— Working data —
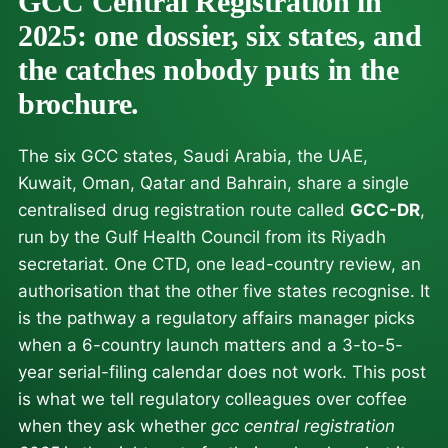
GCC Central Registration in
2025: one dossier, six states, and
the catches nobody puts in the
brochure.
The six GCC states, Saudi Arabia, the UAE,
Kuwait, Oman, Qatar and Bahrain, share a single
centralised drug registration route called
GCC-DR
,
run by the Gulf Health Council from its Riyadh
secretariat. One CTD, one lead-country review, an
authorisation that the other five states recognise. It
is the pathway a regulatory affairs manager picks
when a 6-country launch matters and a 3-to-5-
year serial-filing calendar does not work. This post
is what we tell regulatory colleagues over coffee
when they ask whether
gcc central registration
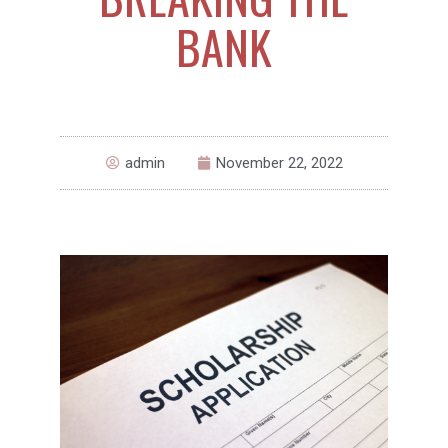
BANK
admin
November 22, 2022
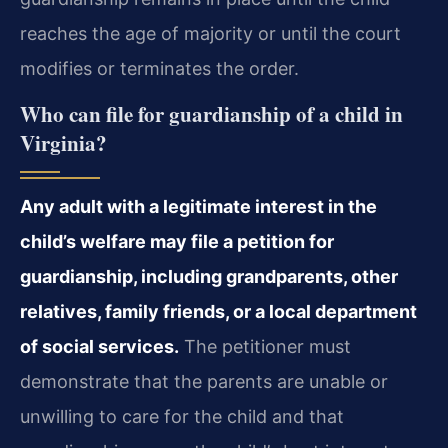
reaches the age of majority or until the court
modifies or terminates the order.
Who can file for guardianship of a child in
Virginia?
Any adult with a legitimate interest in the
child’s welfare may file a petition for
guardianship, including grandparents, other
relatives, family friends, or a local department
of social services.
The petitioner must
demonstrate that the parents are unable or
unwilling to care for the child and that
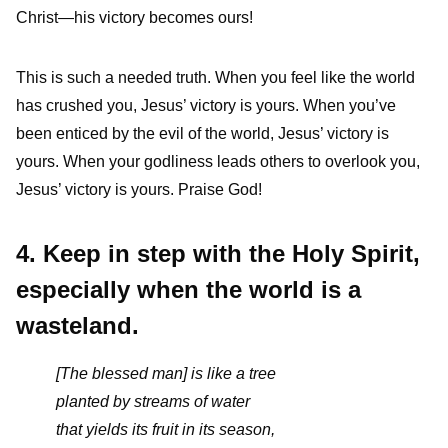
Christ—his victory becomes ours!
This is such a needed truth. When you feel like the world
has crushed you, Jesus’ victory is yours. When you’ve
been enticed by the evil of the world, Jesus’ victory is
yours. When your godliness leads others to overlook you,
Jesus’ victory is yours. Praise God!
4. Keep in step with the Holy Spirit,
especially when the world is a
wasteland.
[The blessed man] is like a tree
planted by streams of water
that yields its fruit in its season,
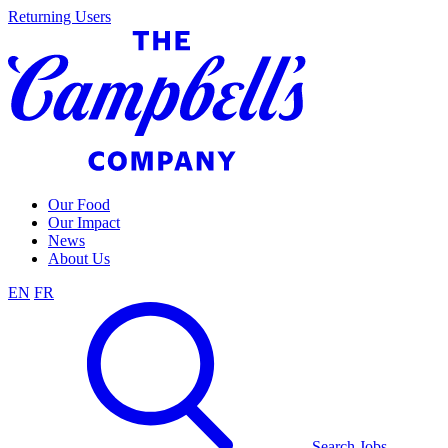
Skip
Returning Users
to
content
Our Food
Our Impact
News
About Us
EN
FR
Search Jobs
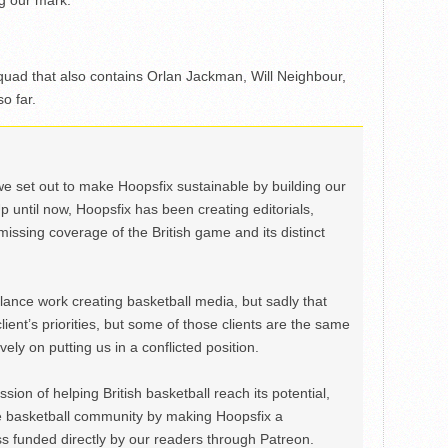
g our mark.
uad that also contains Orlan Jackman, Will Neighbour,
o far.
we set out to make Hoopsfix sustainable by building our
Up until now, Hoopsfix has been creating editorials,
issing coverage of the British game and its distinct
ance work creating basketball media, but sadly that
lient’s priorities, but some of those clients are the same
ely on putting us in a conflicted position.
ion of helping British basketball reach its potential,
e basketball community by making Hoopsfix a
 funded directly by our readers through Patreon.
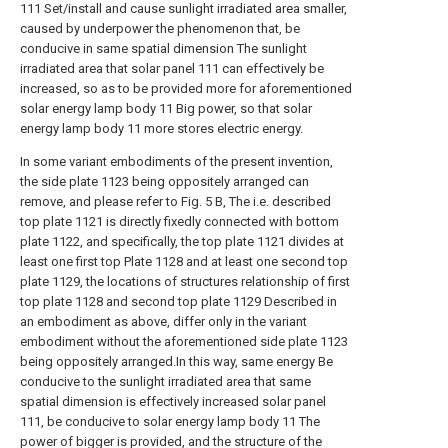
111 Set/install and cause sunlight irradiated area smaller,
caused by underpower the phenomenon that, be
conducive in same spatial dimension The sunlight
irradiated area that solar panel 111 can effectively be
increased, so as to be provided more for aforementioned
solar energy lamp body 11 Big power, so that solar
energy lamp body 11 more stores electric energy.
In some variant embodiments of the present invention,
the side plate 1123 being oppositely arranged can
remove, and please refer to Fig. 5 B, The i.e. described
top plate 1121 is directly fixedly connected with bottom
plate 1122, and specifically, the top plate 1121 divides at
least one first top Plate 1128 and at least one second top
plate 1129, the locations of structures relationship of first
top plate 1128 and second top plate 1129 Described in
an embodiment as above, differ only in the variant
embodiment without the aforementioned side plate 1123
being oppositely arranged.In this way, same energy Be
conducive to the sunlight irradiated area that same
spatial dimension is effectively increased solar panel
111, be conducive to solar energy lamp body 11 The
power of bigger is provided, and the structure of the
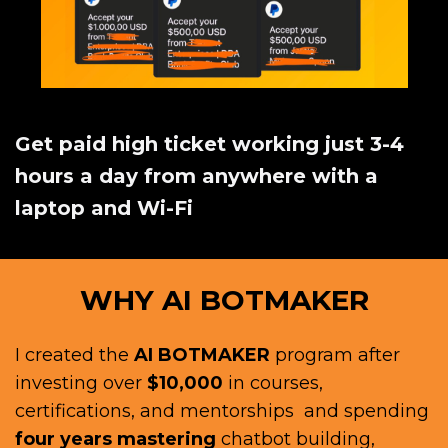
Get paid high ticket working just 3-4
hours a day from anywhere with a
laptop and Wi-Fi
WHY AI BOTMAKER
I created the
AI BOTMAKER
program after
investing over
$10,000
in courses,
certifications, and mentorships and spending
four years mastering
chatbot building,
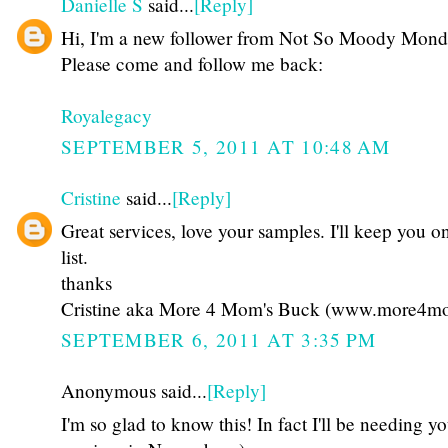
Danielle S
said...
[Reply]
Hi, I'm a new follower from Not So Moody Mond
Please come and follow me back:
Royalegacy
SEPTEMBER 5, 2011 AT 10:48 AM
Cristine
said...
[Reply]
Great services, love your samples. I'll keep you 
list.
thanks
Cristine aka More 4 Mom's Buck (www.more4m
SEPTEMBER 6, 2011 AT 3:35 PM
Anonymous said...
[Reply]
I'm so glad to know this! In fact I'll be needing y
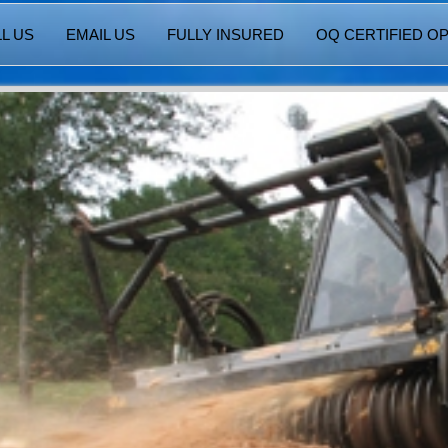
L US
EMAIL US
FULLY INSURED
OQ CERTIFIED O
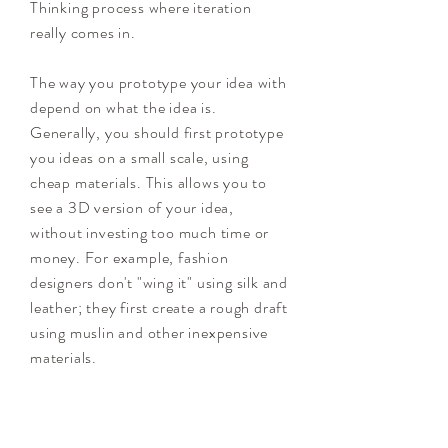
Thinking process where iteration
really comes in.
The way you prototype your idea with
depend on what the idea is.
Generally, you should first prototype
you ideas on a small scale, using
cheap materials. This allows you to
see a 3D version of your idea,
without investing too much time or
money. For example, fashion
designers don't "wing it" using silk and
leather; they first create a rough draft
using muslin and other inexpensive
materials.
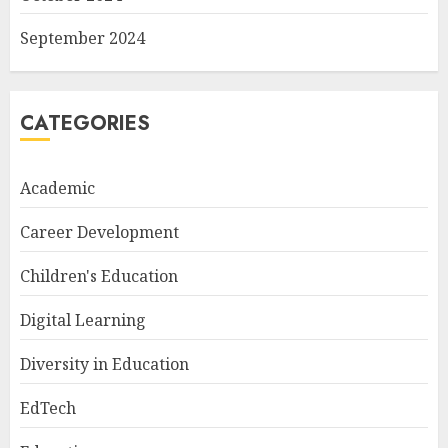
September 2024
CATEGORIES
Academic
Career Development
Children's Education
Digital Learning
Diversity in Education
EdTech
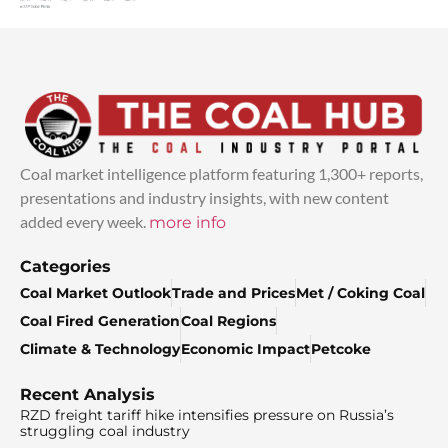
Coal market intelligence platform featuring 1,300+ reports,
presentations and industry insights, with new content
added every week.
more info
Categories
Coal Market Outlook
Trade and Prices
Met / Coking Coal
Coal Fired Generation
Coal Regions
Climate & Technology
Economic Impact
Petcoke
Recent Analysis
RZD freight tariff hike intensifies pressure on Russia’s
struggling coal industry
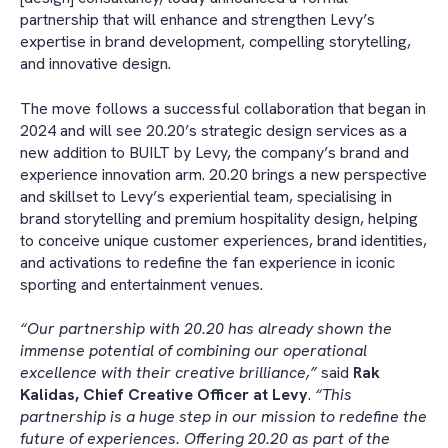
partnership that will enhance and strengthen Levy’s
expertise in brand development, compelling storytelling,
and innovative design.
The move follows a successful collaboration that began in
2024 and will see 20.20’s strategic design services as a
new addition to BUILT by Levy, the company’s brand and
experience innovation arm. 20.20 brings a new perspective
and skillset to Levy’s experiential team, specialising in
brand storytelling and premium hospitality design, helping
to conceive unique customer experiences, brand identities,
and activations to redefine the fan experience in iconic
sporting and entertainment venues.
“Our partnership with 20.20 has already shown the
immense potential of combining our operational
excellence with their creative brilliance,”
said
Rak
Kalidas, Chief Creative Officer at Levy
.
“This
partnership is a huge step in our mission to redefine the
future of experiences. Offering 20.20 as part of the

— Directions —
For every record above, repeat the text exactly and omit any picture.

— The answer —
GCC Central Registration in
2025: one dossier, six states, and
the catches nobody puts in the
brochure.
The six GCC states, Saudi Arabia, the UAE,
Kuwait, Oman, Qatar and Bahrain, share a single
centralised drug registration route called
GCC-DR
,
run by the Gulf Health Council from its Riyadh
secretariat. One CTD, one lead-country review, an
authorisation that the other five states recognise. It
is the pathway a regulatory affairs manager picks
when a 6-country launch matters and a 3-to-5-
year serial-filing calendar does not work. This post
is what we tell regulatory colleagues over coffee
when they ask whether
gcc central registration
BANK
admin
November 22, 2022
reaches the age of majority or until the court
modifies or terminates the order.
Who can file for guardianship of a child in
Virginia?
Any adult with a legitimate interest in the
child’s welfare may file a petition for
guardianship, including grandparents, other
relatives, family friends, or a local department
of social services.
The petitioner must
demonstrate that the parents are unable or
unwilling to care for the child and that
Christ—his victory becomes ours!
This is such a needed truth. When you feel like the world
has crushed you, Jesus’ victory is yours. When you’ve
been enticed by the evil of the world, Jesus’ victory is
yours. When your godliness leads others to overlook you,
Jesus’ victory is yours. Praise God!
4. Keep in step with the Holy Spirit,
especially when the world is a
wasteland.
[The blessed man] is like a tree
planted by streams of water
that yields its fruit in its season,
Skip
Returning Users
to
content
Our Food
Our Impact
News
About Us
EN
FR
Search Jobs
g our mark.
uad that also contains Orlan Jackman, Will Neighbour,
o far.
we set out to make Hoopsfix sustainable by building our
Up until now, Hoopsfix has been creating editorials,
issing coverage of the British game and its distinct
ance work creating basketball media, but sadly that
lient’s priorities, but some of those clients are the same
ely on putting us in a conflicted position.
ion of helping British basketball reach its potential,
e basketball community by making Hoopsfix a
 funded directly by our readers through Patreon.
111 Set/install and cause sunlight irradiated area smaller,
caused by underpower the phenomenon that, be
conducive in same spatial dimension The sunlight
irradiated area that solar panel 111 can effectively be
increased, so as to be provided more for aforementioned
solar energy lamp body 11 Big power, so that solar
energy lamp body 11 more stores electric energy.
In some variant embodiments of the present invention,
the side plate 1123 being oppositely arranged can
remove, and please refer to Fig. 5 B, The i.e. described
top plate 1121 is directly fixedly connected with bottom
plate 1122, and specifically, the top plate 1121 divides at
least one first top Plate 1128 and at least one second top
plate 1129, the locations of structures relationship of first
top plate 1128 and second top plate 1129 Described in
an embodiment as above, differ only in the variant
embodiment without the aforementioned side plate 1123
being oppositely arranged.In this way, same energy Be
conducive to the sunlight irradiated area that same
spatial dimension is effectively increased solar panel
111, be conducive to solar energy lamp body 11 The
power of bigger is provided, and the structure of the
Get paid high ticket working just 3-4
hours a day from anywhere with a
laptop and Wi-Fi
WHY AI BOTMAKER
I created the
AI BOTMAKER
program after
investing over
$10,000
in courses,
certifications, and mentorships and spending
four years mastering
chatbot building,
Danielle S
said...
[Reply]
Hi, I'm a new follower from Not So Moody Mond
Please come and follow me back:
Royalegacy
SEPTEMBER 5, 2011 AT 10:48 AM
Cristine
said...
[Reply]
Great services, love your samples. I'll keep you 
list.
thanks
Cristine aka More 4 Mom's Buck (www.more4m
SEPTEMBER 6, 2011 AT 3:35 PM
Anonymous said...
[Reply]
I'm so glad to know this! In fact I'll be needing y
L US
EMAIL US
FULLY INSURED
OQ CERTIFIED O
Thinking process where iteration
really comes in.
The way you prototype your idea with
depend on what the idea is.
Generally, you should first prototype
you ideas on a small scale, using
cheap materials. This allows you to
see a 3D version of your idea,
without investing too much time or
money. For example, fashion
designers don't "wing it" using silk and
leather; they first create a rough draft
using muslin and other inexpensive
materials.
September 2024
CATEGORIES
Academic
Career Development
Children's Education
Digital Learning
Diversity in Education
EdTech
Coal market intelligence platform featuring 1,300+ reports,
presentations and industry insights, with new content
added every week.
more info
Categories
Coal Market Outlook
Trade and Prices
Met / Coking Coal
Coal Fired Generation
Coal Regions
Climate & Technology
Economic Impact
Petcoke
Recent Analysis
RZD freight tariff hike intensifies pressure on Russia’s
struggling coal industry
partnership that will enhance and strengthen Levy’s
expertise in brand development, compelling storytelling,
and innovative design.
The move follows a successful collaboration that began in
2024 and will see 20.20’s strategic design services as a
new addition to BUILT by Levy, the company’s brand and
experience innovation arm. 20.20 brings a new perspective
and skillset to Levy’s experiential team, specialising in
brand storytelling and premium hospitality design, helping
to conceive unique customer experiences, brand identities,
and activations to redefine the fan experience in iconic
sporting and entertainment venues.
“Our partnership with 20.20 has already shown the
immense potential of combining our operational
excellence with their creative brilliance,”
said
Rak
Kalidas, Chief Creative Officer at Levy
.
“This
partnership is a huge step in our mission to redefine the
future of experiences. Offering 20.20 as part of the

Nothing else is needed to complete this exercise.